Getting started with apache-pig

Remarks#

This section provides an overview of what apache-pig is, and why a developer might want to use it.

It should also mention any large subjects within apache-pig, and link out to the related topics. Since the Documentation for apache-pig is new, you may need to create initial versions of those related topics.

Installation or Setup

Linux

Requirements (r0.16.0)

Mandatory

As per current Apache-Pig documentation it supports only Unix & Windows operating systems.

Hadoop 0.23.X, 1.X or 2.X
Java 1.6 or Later versions installed and JAVA_HOME environment variable set to Java installation directory

Optional

Python 2.7 or more (Python UDFs)
Ant 1.8 (for builds)

Download the latest Pig release

Download the latest version of pig from https://pig.apache.org/releases.html#Download

Installation

mkdir Pig
cd Downloads/ 
tar zxvf pig-(latest-version).tar.gz 
tar zxvf pig-(latest-version).tar.gz 
mv pig-(latest-version).tar.gz/* /home/Pig/

Configuration

After installing Apache Pig, we have to configure it.

Open the .bashrc file

vim ~/.bashrc

In the .bashrc file, set the following variables −

export PIG_HOME = /home/Pig
export PATH  = PATH:/home/Pig/bin

save the file and reload bashrc again in the environment using

. ~/.bashrc

Verifying Pig version

pig –version

If the installation is successful, the above command displays the installed Pig version number.

Testing Pig Installation

pig -h

This should display all the possible commands associated with pig

Your pig is now installed locally and you can run it using local parameter like

pig -x local

Connecting to Hadoop

If Hadoop1.x or 2.x is Installed on the cluster and the HADOOP_HOME environment variable is setup.
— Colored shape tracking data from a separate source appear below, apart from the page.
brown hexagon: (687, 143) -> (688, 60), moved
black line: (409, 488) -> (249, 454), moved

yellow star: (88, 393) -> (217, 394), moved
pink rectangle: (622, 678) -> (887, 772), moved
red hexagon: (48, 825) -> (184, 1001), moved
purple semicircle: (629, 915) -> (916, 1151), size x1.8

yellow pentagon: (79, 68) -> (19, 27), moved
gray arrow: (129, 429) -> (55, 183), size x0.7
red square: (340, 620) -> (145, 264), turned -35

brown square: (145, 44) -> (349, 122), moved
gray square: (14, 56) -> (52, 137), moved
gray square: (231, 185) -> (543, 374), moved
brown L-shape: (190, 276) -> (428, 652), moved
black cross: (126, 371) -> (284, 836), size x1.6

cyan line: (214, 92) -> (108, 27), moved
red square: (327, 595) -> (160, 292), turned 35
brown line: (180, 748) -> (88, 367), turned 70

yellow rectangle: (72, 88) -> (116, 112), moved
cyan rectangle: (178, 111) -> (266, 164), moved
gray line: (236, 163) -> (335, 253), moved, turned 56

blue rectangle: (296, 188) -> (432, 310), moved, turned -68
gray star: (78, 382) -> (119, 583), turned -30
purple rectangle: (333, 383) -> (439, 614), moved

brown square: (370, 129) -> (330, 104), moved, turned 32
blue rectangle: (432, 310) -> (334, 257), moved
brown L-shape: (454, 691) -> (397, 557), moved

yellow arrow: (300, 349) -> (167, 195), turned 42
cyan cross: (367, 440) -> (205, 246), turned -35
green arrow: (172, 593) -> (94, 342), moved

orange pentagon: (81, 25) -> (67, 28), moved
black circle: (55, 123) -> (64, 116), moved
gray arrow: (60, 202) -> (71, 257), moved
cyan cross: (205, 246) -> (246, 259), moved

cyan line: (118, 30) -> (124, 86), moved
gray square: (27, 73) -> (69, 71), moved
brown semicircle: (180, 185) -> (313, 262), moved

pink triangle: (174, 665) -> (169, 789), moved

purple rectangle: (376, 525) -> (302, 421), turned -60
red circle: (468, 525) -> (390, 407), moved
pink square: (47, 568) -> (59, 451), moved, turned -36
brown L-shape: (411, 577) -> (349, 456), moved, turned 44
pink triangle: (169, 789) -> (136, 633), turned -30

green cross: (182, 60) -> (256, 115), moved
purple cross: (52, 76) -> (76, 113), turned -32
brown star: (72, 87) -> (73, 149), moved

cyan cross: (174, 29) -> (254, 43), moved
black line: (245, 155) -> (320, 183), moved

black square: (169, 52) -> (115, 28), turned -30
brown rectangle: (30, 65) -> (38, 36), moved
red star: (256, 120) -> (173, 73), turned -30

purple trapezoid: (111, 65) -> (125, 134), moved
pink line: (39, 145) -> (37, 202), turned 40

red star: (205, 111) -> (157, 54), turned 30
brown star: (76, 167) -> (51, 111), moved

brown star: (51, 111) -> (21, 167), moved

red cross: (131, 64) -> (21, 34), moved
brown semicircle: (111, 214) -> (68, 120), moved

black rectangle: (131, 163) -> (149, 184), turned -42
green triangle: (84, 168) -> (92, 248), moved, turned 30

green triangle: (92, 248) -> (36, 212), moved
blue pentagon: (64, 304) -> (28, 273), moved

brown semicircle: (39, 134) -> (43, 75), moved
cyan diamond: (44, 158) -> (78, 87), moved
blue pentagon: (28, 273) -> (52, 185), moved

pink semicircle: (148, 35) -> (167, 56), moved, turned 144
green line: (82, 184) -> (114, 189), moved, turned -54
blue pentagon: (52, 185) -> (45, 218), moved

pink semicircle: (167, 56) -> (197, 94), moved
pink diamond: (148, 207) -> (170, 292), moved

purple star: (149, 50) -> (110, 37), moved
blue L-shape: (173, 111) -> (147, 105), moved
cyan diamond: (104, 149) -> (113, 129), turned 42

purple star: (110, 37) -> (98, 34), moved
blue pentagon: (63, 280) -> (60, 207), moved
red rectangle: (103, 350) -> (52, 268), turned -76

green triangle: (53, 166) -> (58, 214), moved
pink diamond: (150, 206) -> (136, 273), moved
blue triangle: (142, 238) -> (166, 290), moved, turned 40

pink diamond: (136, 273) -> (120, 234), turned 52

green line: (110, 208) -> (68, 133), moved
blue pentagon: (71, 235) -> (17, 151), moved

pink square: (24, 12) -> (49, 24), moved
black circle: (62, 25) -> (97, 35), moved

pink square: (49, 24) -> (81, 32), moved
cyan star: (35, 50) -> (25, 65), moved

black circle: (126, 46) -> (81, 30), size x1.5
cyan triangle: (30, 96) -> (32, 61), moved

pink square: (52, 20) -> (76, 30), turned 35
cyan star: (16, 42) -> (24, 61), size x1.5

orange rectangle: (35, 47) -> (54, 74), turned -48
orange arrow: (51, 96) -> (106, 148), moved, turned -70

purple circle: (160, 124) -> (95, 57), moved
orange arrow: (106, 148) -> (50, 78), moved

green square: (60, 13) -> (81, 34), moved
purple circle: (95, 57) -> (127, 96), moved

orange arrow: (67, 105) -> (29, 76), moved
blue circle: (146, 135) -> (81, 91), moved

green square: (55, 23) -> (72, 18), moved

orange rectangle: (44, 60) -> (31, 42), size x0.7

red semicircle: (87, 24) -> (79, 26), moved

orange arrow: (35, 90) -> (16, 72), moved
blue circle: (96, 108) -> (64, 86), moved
you can connect pig to Hadoop by adding the line in the .bashrc like before

export PIG_CLASSPATH = $HADOOP_HOME/conf

Running Pig

Execution Modes

You can run Pig either using the pig (bin/pig) command or by running jar file (java -cp pig.jar)

PIG scripts can be executed in 3 different modes:

Local Mode
```
 pig -x local ...
```

Mapreduce Mode (default mode)

 pig -x mapreduce ...
      (or)
 pig ...

Tez Local Mode
```
 pig -x tez ...
```

Interactive Mode

Pig can be run in interactive mode using the Grunt shell. Pig Latin statements and commands can be entered interactively in this shell.

Example

$ pig -x <mode> <enter>
grunt>

Mode can be one of execution modes as explained in the previous section.

Batch Mode

Pig can also be executed in batch mode. Here a .pig file containing a list of pig statements and commands is provided.

Example

$ pig -x <mode> <script.pig>
grunt>

Similarly Mode can be one of execution modes as explained in the previous section.

Word Count Example in Pig

Input file

Mary had a little lamb
its fleece was white as snow
and everywhere that Mary went
the lamb was sure to go.

Pig Word Count Code

-- Load input from the file named Mary, and call the single
-- field in the record 'line'.
input = load 'mary' as (line);

-- TOKENIZE splits the line into a field for each word.
-- flatten will take the collection of records returned by
-- TOKENIZE and produce a separate record for each one, calling the single
-- field in the record word.
words = foreach input generate flatten(TOKENIZE(line)) as word;

-- Now group them together by each word.
grpd = group words by word;

-- Count them.
cntd = foreach grpd generate group, COUNT(words);

-- Print out the results.
dump cntd;

Output

Mary,2
had,1
a,1
little,1
lamb,2
its,1
fleece,1
was,2
white,1
as,1
snow,1
and,1
everywhere,1
that,1
went,1
the,1
sure,1
to,1
go,1

What Is Pig?

Pig provides an engine for executing data flows in parallel on Hadoop. It includes a language, Pig Latin, for expressing these data flows. Pig Latin includes operators for many of the traditional data operations (join, sort, filter, etc.), as well as the ability for users to develop their own functions for reading, processing, and writing data. Pig is an Apache open source project. This means users are free to download it as source or binary, use it for themselves, contribute to it, and—under the terms of the Apache License—use it in their products and change it as they see fit.